Would you want to be associated with someone like this? That's up to that organization to decide.

Given her activities, does that cast any doubt on the veracity of her work? Perhaps. But if I were someone at the USIP, and I knew there was a double-dealing person who masqueraded as the "Pentagon Diva" and wrote mash notes on her blog to people like David Kilcullen, well, I'd be a little fucking nervous about who she was really working for and what she was up to. One of the posts she wrote on her now-deleted blog had a picture of Kilcullen getting smooched by some women. Oh, how much poorer are we that we have lost it for an eternity.

The reason why I think this matters is that when people are spying on others, their ethical reasons for doing so should be examined. Is it to make money? Is it to keep the country safe? Is it to gain an unfair advantage?

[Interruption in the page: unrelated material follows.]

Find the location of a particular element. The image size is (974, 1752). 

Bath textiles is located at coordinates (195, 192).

In the case of McFate's mother-in-law, as Mother Jones expertly explained, it was the infiltration of Mary McFate Sapone into gun control organizations on behalf of the National Rifle Association that caught the attention of many people who, while not in favor of gun control per se, nor the efforts of any of the organizations on either side of the divide, were simply outraged that this kind of thing was done.

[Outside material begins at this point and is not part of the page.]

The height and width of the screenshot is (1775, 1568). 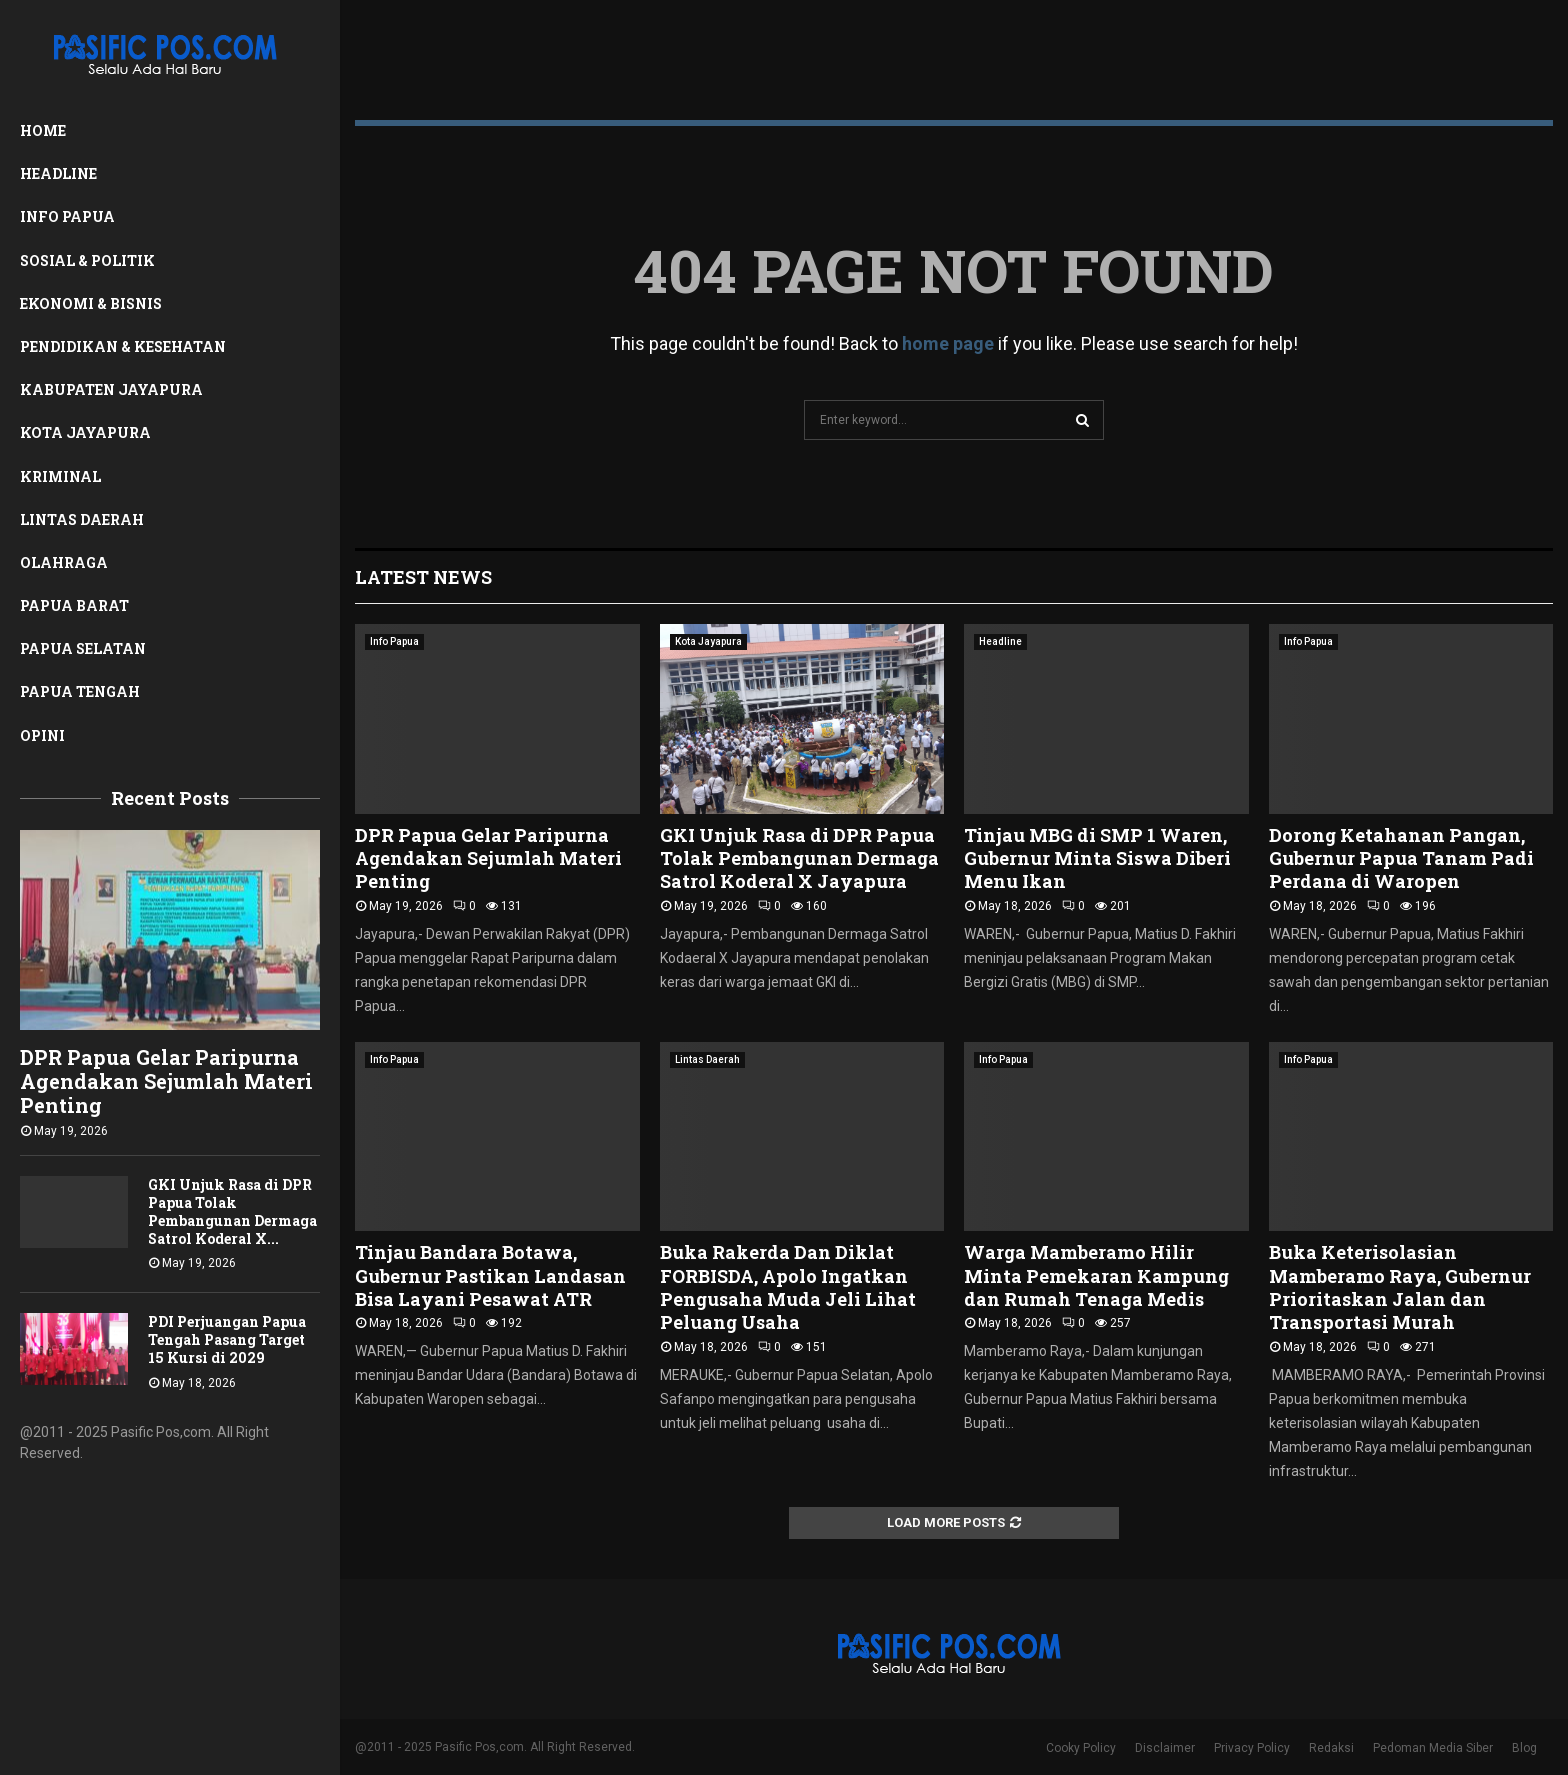 What do you see at coordinates (788, 1287) in the screenshot?
I see `Buka Rakerda Dan Diklat FORBISDA, Apolo Ingatkan Pengusaha Muda Jeli Lihat Peluang Usaha` at bounding box center [788, 1287].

With regards to Montgomery McFate, we see her as a professional researcher and writer, as a reputed sockpuppet, as purportedly the now-defunct blogger "Pentagon Diva," and someone associated with the USIP, as well as other entities and organizations. We know she applied anthropology to the Iraq insurgency, in a controversial manner, and had a hand in some of the work done on behalf of the US Army:
The concept for the current Human terrain System was suggested by Montgomery McFate Ph.D., J.D., and Andrea Jackson as described in their article, "an Organizational Solution for DoD's Cultural Knowledge Needs," Military Review (July-august 2005): 1821. Most of the practical work to implement the concept under the title Human terrain System was done by Cpt Don Smith, U.S. Army reserve, of the Foreign Military Studies Office, between July 2005 and August 2006. Under this concept, "human terrain" can be defined as the human population and society in the operational environment (area of operations) as defined and characterized by sociocultural, anthropologic, and ethnographic data and other non-geophysical information about that human population and society. Human terrain information is open-source derived, unclassified, referenced (geospatially, relationally, and temporally) information. It includes the situational roles, goals, relationships, and rules of behavior of an operationally relevant group or individual.

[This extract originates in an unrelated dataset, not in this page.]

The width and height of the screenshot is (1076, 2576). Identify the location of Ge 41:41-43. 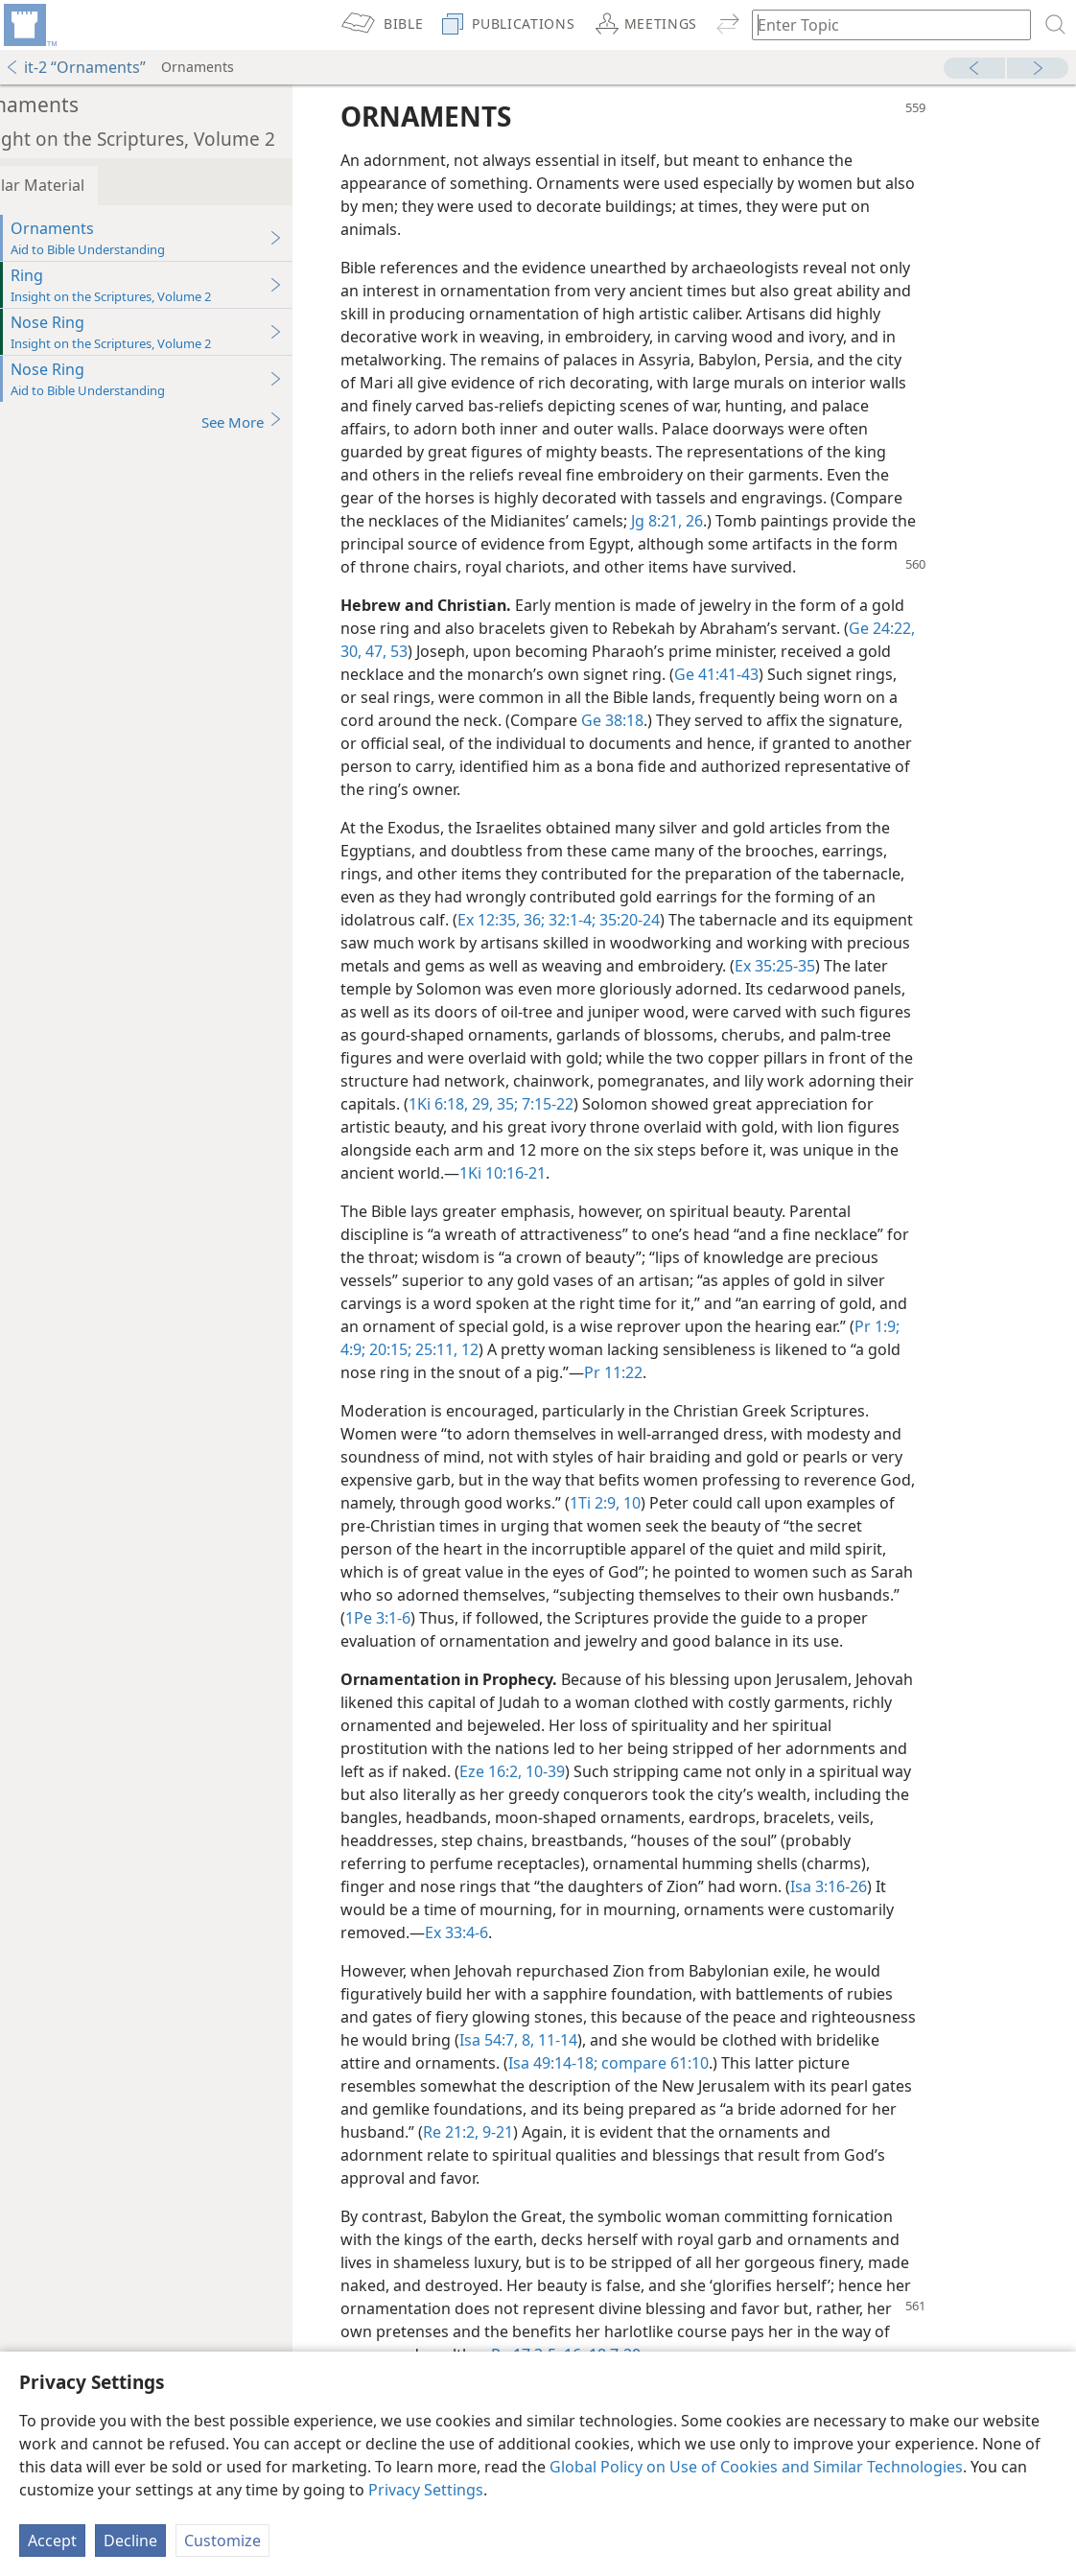
(759, 674).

You can check out McFate's work here. I don't find anything original in what she's saying--her work merely extends the understanding gained, rather too late, during the Vietnam War that basically said that if you don't fucking understand why the enemy is fighting you, you'll never get him to stop fighting you. Her work is full of obvious conclusions about how important it is to understand the enemy. In a world where the military all but flushed the lessons learned from the Vietnam War down the collective mental toilet, the regurgitation of these theories by an academic is something easy and cleanly broken from the past to grab onto. She has no taint of having been a company commander in the shit, you see. She's not a David Hackworth-type, and gristled veteran who could explain (and did, before his untimely demise) why the US Army was unable to effectively fight a counterinsurgency. Had the military institutionalized and dealt with the lessons learned from Vietnam in a proper academic way--that is, taught it, retained experts on it, and rewarded the men who were most knowledgeable about it rather than stigmatize them (as it did with Hackworth), no one would care to read anything by McFate. Human terrain mapping is common sense, and the practitioners of "understanding the enemy" should have already been doing that. McFate's arrival with these ideas in the midst of the Iraq war merely exposed the fact that quite a few pseudo-smart people weren't doing their job, you see. So she became a star. A star that has now fallen?

Given all of that, why would anyone trust this person? Who is she really working for? How could anyone claim she has any credibility at this point? Or academic standing, for that matter?